How to include relayState parameter in SAML single Logout request using Spring SAML extension

0
votes

I am using Spring SAML extension and PingFederate as a IDP server. Now when I am initiating global logout from SP (service provider) then it only invalidate the SP session not IDP server session. Means even after global logout when I again try to login (using SP initiated)then it allow to login directly without asking user login credentials.

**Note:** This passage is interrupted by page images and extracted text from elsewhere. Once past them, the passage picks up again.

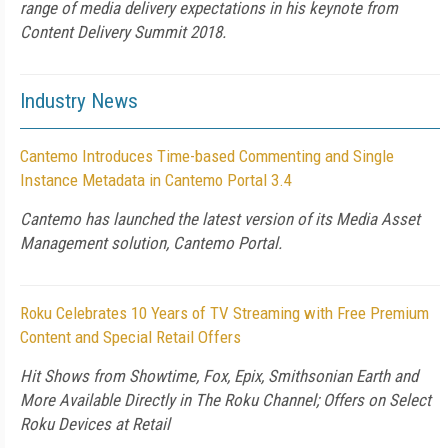
range of media delivery expectations in his keynote from
Content Delivery Summit 2018.
Industry News
Cantemo Introduces Time-based Commenting and Single
Instance Metadata in Cantemo Portal 3.4
Cantemo has launched the latest version of its Media Asset
Management solution, Cantemo Portal.
Roku Celebrates 10 Years of TV Streaming with Free Premium
Content and Special Retail Offers
Hit Shows from Showtime, Fox, Epix, Smithsonian Earth and
More Available Directly in The Roku Channel; Offers on Select
Roku Devices at Retail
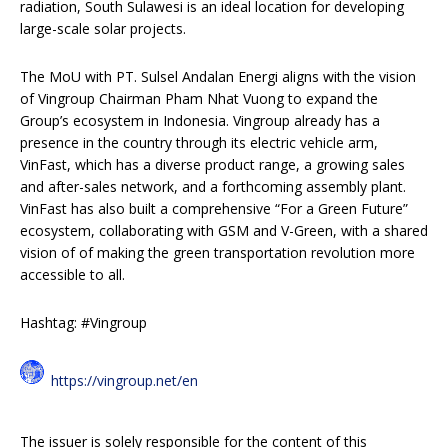
radiation, South Sulawesi is an ideal location for developing
large-scale solar projects.
The MoU with PT. Sulsel Andalan Energi aligns with the vision
of Vingroup Chairman Pham Nhat Vuong to expand the
Group’s ecosystem in Indonesia. Vingroup already has a
presence in the country through its electric vehicle arm,
VinFast, which has a diverse product range, a growing sales
and after-sales network, and a forthcoming assembly plant.
VinFast has also built a comprehensive “For a Green Future”
ecosystem, collaborating with GSM and V-Green, with a shared
vision of of making the green transportation revolution more
accessible to all.
Hashtag: #Vingroup
https://vingroup.net/en
The issuer is solely responsible for the content of this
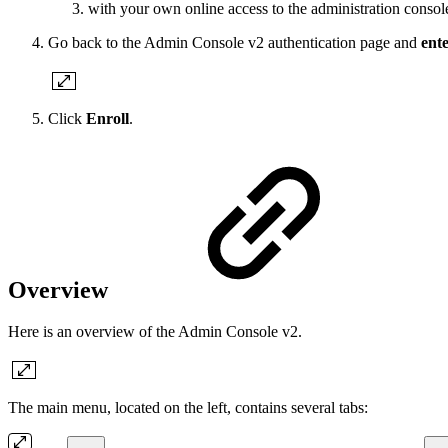
with your own online access to the administration conso
Go back to the Admin Console v2 authentication page and
ente
Click
Enroll
.
Overview
Here is an overview of the Admin Console v2.
The main menu, located on the left, contains several tabs:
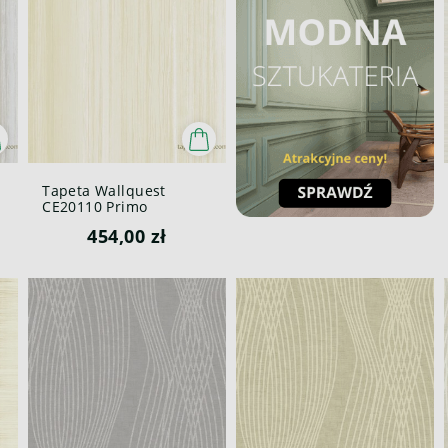
Tapeta Wallquest
CE20110 Primo
454,00 zł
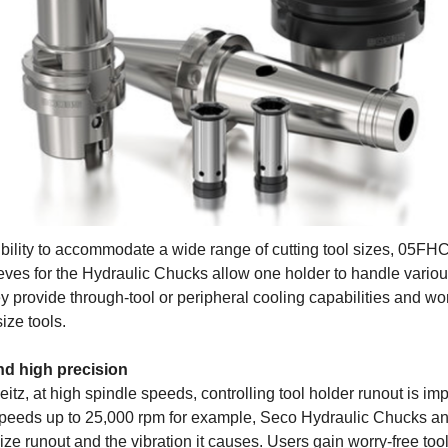
ibility to accommodate a wide range of cutting tool sizes, 05FHC
ves for the Hydraulic Chucks allow one holder to handle vario
 provide through-tool or peripheral cooling capabilities and wor
size tools.
d high precision
itz, at high spindle speeds, controlling tool holder runout is i
speeds up to 25,000 rpm for example, Seco Hydraulic Chucks a
ze runout and the vibration it causes. Users gain worry-free too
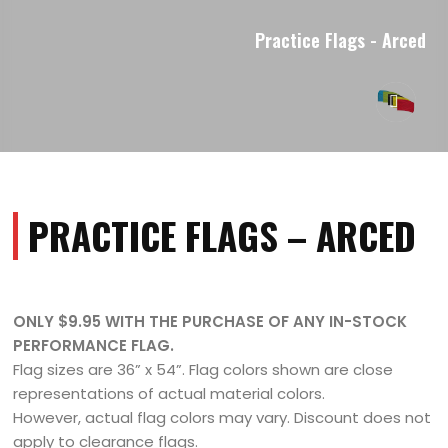
Practice Flags - Arced
PRACTICE FLAGS – ARCED
ONLY $9.95 WITH THE PURCHASE OF ANY IN-STOCK
PERFORMANCE FLAG.
Flag sizes are 36” x 54”. Flag colors shown are close
representations of actual material colors.
However, actual flag colors may vary. Discount does not
apply to clearance flags.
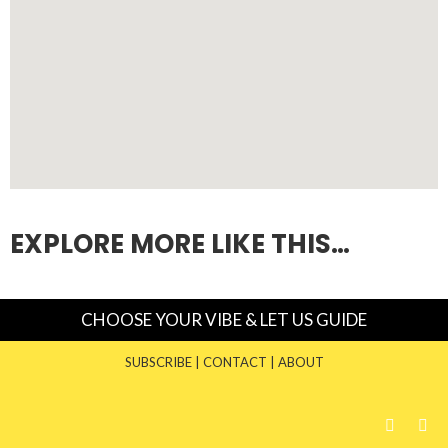
EXPLORE MORE LIKE THIS…
CHOOSE YOUR VIBE & LET US GUIDE
SUBSCRIBE
|
CONTACT
|
ABOUT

I noticed that in SAML single logout request relayState parameter is missing, though it is there in other SP application that is working fine (demo SP application provided by PingFederate). I tried to add relayState property in securityContext.xml file (refer below snippet) but still relayState is not a part of logout request parameter.

<bean id="samlEntryPoint" class="org.springframework.security.saml.SAMLEntryPoint">
    <property name="defaultProfileOptions">
        <bean class="org.springframework.security.saml.websso.WebSSOProfileOptions">
            <property name="relayState" value="http://192.168.1.73:8080/adeptia"/>
            <property name="includeScoping" value="true"/>
        </bean>
    </property>
</bean>

Please let me know what is the use of relayState parameter and what's the possible value and how to include it in SAML logout request.

1
javaspring-samlpingfederate

1 Answers

1
votes

You should be able to pass relay state by extending SingleLogoutProfileImpl - method sendLogoutRequest. You can call context.setRelayState() to get the value in, and then super to do the rest of the logic.

During response phase the relay value will be available in the processLogoutResponse, again in the context object.

There's no explicit feature for sending of the relay during Single Logout in Spring SAML.